- Origin: Bristol, England
- Genres: Horror punk, post-hardcore, emo
- Years active: 2009–2021
- Members: Adam Crilly Adam Falkor Jarlath McCaughery Chris Kiddier Josh Jones Nikki Kontinen
- Past members: Jim Baber Nico Venere Kai Draven Davey Wilkinson Leo Farnon
- Website: ashestoangels.co.uk

= Ashestoangels =

English punk band

Ashestoangels were an English horror punk six piece band hailing from Bristol, England. The band is widely recognised as "ringleaders of the U.K. 'new grave' movement," a term coined by Kerrang! Magazine to describe dark alternative rock bands, including New Years Day, DEAD! and Creeper.

The band has received critical acclaim such as a nomination for Best British Newcomer at the 2015 Relentless Kerrang! Awards, voted as a 2015 Best British Newcomer by Rock Sound, and named “One of 12 Bands You Need to Know” for January 2016 by Alternative Press.
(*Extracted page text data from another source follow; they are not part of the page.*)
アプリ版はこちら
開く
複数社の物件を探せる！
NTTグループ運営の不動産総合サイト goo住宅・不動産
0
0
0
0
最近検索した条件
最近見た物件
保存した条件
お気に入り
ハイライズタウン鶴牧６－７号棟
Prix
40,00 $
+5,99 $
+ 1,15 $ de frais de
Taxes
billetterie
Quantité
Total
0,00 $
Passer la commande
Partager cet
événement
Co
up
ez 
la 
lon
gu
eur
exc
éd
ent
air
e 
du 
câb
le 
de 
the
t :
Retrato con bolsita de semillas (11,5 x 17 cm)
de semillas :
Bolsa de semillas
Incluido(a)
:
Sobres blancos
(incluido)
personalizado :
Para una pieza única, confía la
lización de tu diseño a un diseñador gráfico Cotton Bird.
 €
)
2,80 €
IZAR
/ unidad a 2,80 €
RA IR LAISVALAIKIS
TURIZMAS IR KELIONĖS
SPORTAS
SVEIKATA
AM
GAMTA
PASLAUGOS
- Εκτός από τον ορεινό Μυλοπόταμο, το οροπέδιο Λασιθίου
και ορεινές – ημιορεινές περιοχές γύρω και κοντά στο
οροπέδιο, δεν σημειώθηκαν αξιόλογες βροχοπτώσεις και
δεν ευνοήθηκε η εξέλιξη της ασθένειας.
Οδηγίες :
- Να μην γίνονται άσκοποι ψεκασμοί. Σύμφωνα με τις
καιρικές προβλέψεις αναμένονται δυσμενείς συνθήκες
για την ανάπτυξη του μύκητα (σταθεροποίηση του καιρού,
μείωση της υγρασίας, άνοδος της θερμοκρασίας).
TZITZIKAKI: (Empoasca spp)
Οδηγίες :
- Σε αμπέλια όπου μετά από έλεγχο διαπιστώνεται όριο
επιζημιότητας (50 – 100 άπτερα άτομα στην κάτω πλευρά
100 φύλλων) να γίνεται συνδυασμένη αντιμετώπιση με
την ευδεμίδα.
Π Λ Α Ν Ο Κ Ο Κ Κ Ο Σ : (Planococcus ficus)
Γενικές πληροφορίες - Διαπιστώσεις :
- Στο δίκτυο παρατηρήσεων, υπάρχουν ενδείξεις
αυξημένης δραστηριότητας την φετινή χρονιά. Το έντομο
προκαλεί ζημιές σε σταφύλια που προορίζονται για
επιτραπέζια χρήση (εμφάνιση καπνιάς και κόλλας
==Significant tours and festival appearances==
=== 2019 ===
- From The Grave To The Stage Tour - co-headline tour with Griever - 10–27 October

=== 2018 ===
- Ashestoangels w/Fail The Enemy & Kill The Silence tour - 18–25 August

===2016===
- Fort Hope – 22–29 October
- Hawthorne Heights - 9–19 August
- Download Festival – 12 June
- Camden Rocks Festival – 4 June
- Aiden (The Last Sunrise Tour UK) - 16–29 January

===2015===
- Aiden (The Last Sunrise Tour US Leg) – 26 October – 5 November
- First US Tour dates with Black Veil Brides – 22–23 October – California
- British Horror Story tour – 17–28 July
- Whitby Goth Weekend – 23–26 April
- Takedown Festival – 7 March

=== 2014 ===
The Punishment Tour with William Control - 21–28 April

== Band members ==
- Adam Crilly (aka Crilly Ashes) - Lead vocals, synthesizers, piano
- Adam Falkor - Lead & rhythm guitars, backing vocals
- Josh Jones - Lead, rhythm guitars and harmony guitars, backing vocals - Front man of solo side project “Misery Merchant” (formerly “Coast To Ghost”)
- Chris Kiddier - Bass, gang vocals, synthesizers and creator of the Ashestoangels Filterpress remixes available on Spotify
- Nikki Kontinen - Synthesizers, keyboards, programmed drums, piano, backing vocals - Bass player for the band “Bad Pollyanna”
- Jarlath McCaughery - Drums, gang vocals - formerly of “As Sirens Fall”

==Discography==
===Studio albums===

| Title | Album details | Ref. |
|---|---|---|
| A Trauma Shared | Released: 13 April 2018; Sound Recording Copyright: Horror Cult Inc.; |  |
| How To Bleed | Released: 18 April 2016; Sound Recording Copyright: Horror Cult Inc.; |  |
| Horror Cult | Released: 31 October 2014; Sound Recording Copyright: Ashestoangels; |  |
| With Tape And Needles | Released: 26 August 2013; Sound Recording Copyright: Dust Devil Sounds; |  |
| Most Beautiful Things Are Dead | Released: 12 February 2010; Sound Recording Copyright: Ashestoangels; |  |

===Extended plays===

| Title | Album details | Ref. |
|---|---|---|
| The Midnight Society | Released 13 March 2020; Sound Recording copyright: Ashestoangels; |  |
| The Unreliable Narrator | Released: 13 December 2016; Sound Recording Copyright: Ashestoangels; |  |
| The Winter Split (with As Sirens Fall) | Released: 9 December 2016; Sound Recording Copyright: As Sirens Fall & Ashestoangels; |  |
| The Wake | Released: 20 April 2015; Sound Recording Copyright: Horror Cult Inc.; |  |

==Influences and work with William Control==
The band cite; Kill Hannah, William Control, and Aiden as shared influences among all members. They recorded albums Horror Cult (2014) and How To Bleed (2016) with Control, the former at Southampton studio The Ranch, for which they flew the producer to the UK with money raised via a fan-supported Indiegogo campaign; and the latter at Control's own Hell's Half Acre studios in Seattle. They would also go on to support Aiden's farewell tours in the US (2015) and UK (2016).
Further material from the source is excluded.